Stanley Feld M.D.,FACP,MACE
As the recession deepens and more people are unemployed, the Medicaid roles are increasing. President Obama has promised the states that he will increase federal subsides to the states to cover this increase in participants.
I refer you back to Moises’ story and his inability to qualify for Medicaid because he earns more than $900 per month ($2200 per month). Texas’ poverty level is defined as earnings of $900 per month
Medicaid is supposed to provide coverage to the poor. The Medicaid program is probably better than being uninsured in case of an emergency.
The poor have a very high incidence of chronic disease. Prevention of chronic diseases and its complications are the biggest burden to the healthcare system. Eighty percent of the healthcare dollars are spent on the complications of chronic diseases.
Providing Medicaid for more people is not going to solve our healthcare problems. Preventing chronic diseases and its complications will. Unfortunately the Medicaid system presents barriers to appropriate and timely medical care.
Here are some of the barriers;
1. Reimbursement rates are very low.
2. Billing Medicaid is complicated.
3. Access to specialized care is difficult.
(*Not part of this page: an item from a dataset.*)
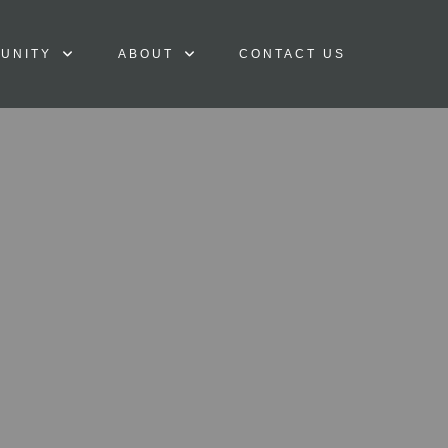
UNITY
ABOUT
CONTACT US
4. Permission for timely interventions is difficult to obtain.
5. Medicaid is replete with paperwork for both patients and physicians.
6. Regulations, rules and rejections are common.
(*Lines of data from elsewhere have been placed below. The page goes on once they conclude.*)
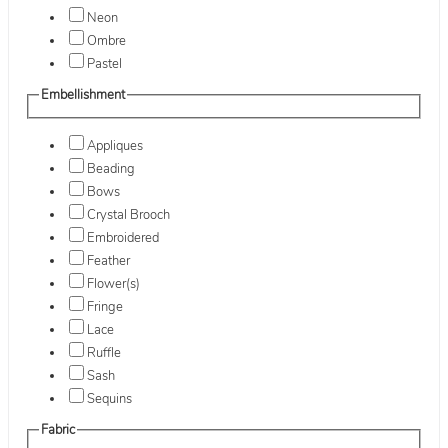
Neon
Ombre
Pastel
Embellishment
Appliques
Beading
Bows
Crystal Brooch
Embroidered
Feather
Flower(s)
Fringe
Lace
Ruffle
Sash
Sequins
Fabric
7. Qualifying for Medicaid is difficult.
President Obama’s economic stimulus package is going to supplement Medicaid with about 100 billion dollars to the states. The states are not under any obligation to do anything to improve delivery of care or remove the barriers to care.
There are many reports of poor medical outcomes for chronic diseases by Medicaid recipients. The poor medical outcomes are a function of both the severity of the chronic diseases, patients’ compliance and the difficulty in accessing medical care in the Medicaid program.
Chronic diseases need early diagnosis, treatment, patient education and appropriate follow-up to avoid complications. The patients need to be taught to be the “professor of their chronic disease” so they can avoid the complications of their chronic disease.
It is my belief that most patients who are afflicted with a chronic disease would love to understand their disease process. They would love to know how they can avoid complications no matter what their socioeconomic group. The treatment of Diabetes Mellitus has taught us that lesson.
Do patients on Medicaid have better or worse medical outcomes than patients on Medicare or private insurance?
“One study published in the Journal of the American College of Cardiology (2005) found that Medicaid patients were almost 50% more likely to die after coronary artery bypass surgery than patients with private coverage or Medicare. The authors suggest this may be a result of poorer long-term, follow-up care.”
“Another study in the journal Ethnicity and Disease (2006) showed that elderly Medicaid patients with unstable angina had worse care, partly because they were less likely to get timely interventions or be treated at higher quality hospitals.”
“Three other recent studies showed that Medicaid patients presenting with heart attacks or unstable angina received cardiac catheterization less often than Medicare or private paying patients.”
Coronary stents to open blocked coronary arteries has become the standard of care. There is a large body of evidence proving improved outcomes. Coronary stents have come under attack lately. The argument against stents is they are overused. This could be true but under use of coronary stents would certainly result in poorer medical outcomes.
“A study of adults with cancer published in the journal Cancer (2005) found that patients on Medicaid were two to three times more likely to die from the disease even after researchers corrected for differences in the location of the tumor and its stage when diagnosed.”
President Obama’s notion that expanding Medicaid will improve medical care for the uninsured is faulty. Increasing the quality of care is the key. The incentives in the healthcare system for all stakeholders must be changed. This can only be accomplished by patients’ ownership of their healthcare dollar as well as responsibility for their care and not expanding defective government plans such as Medicaid.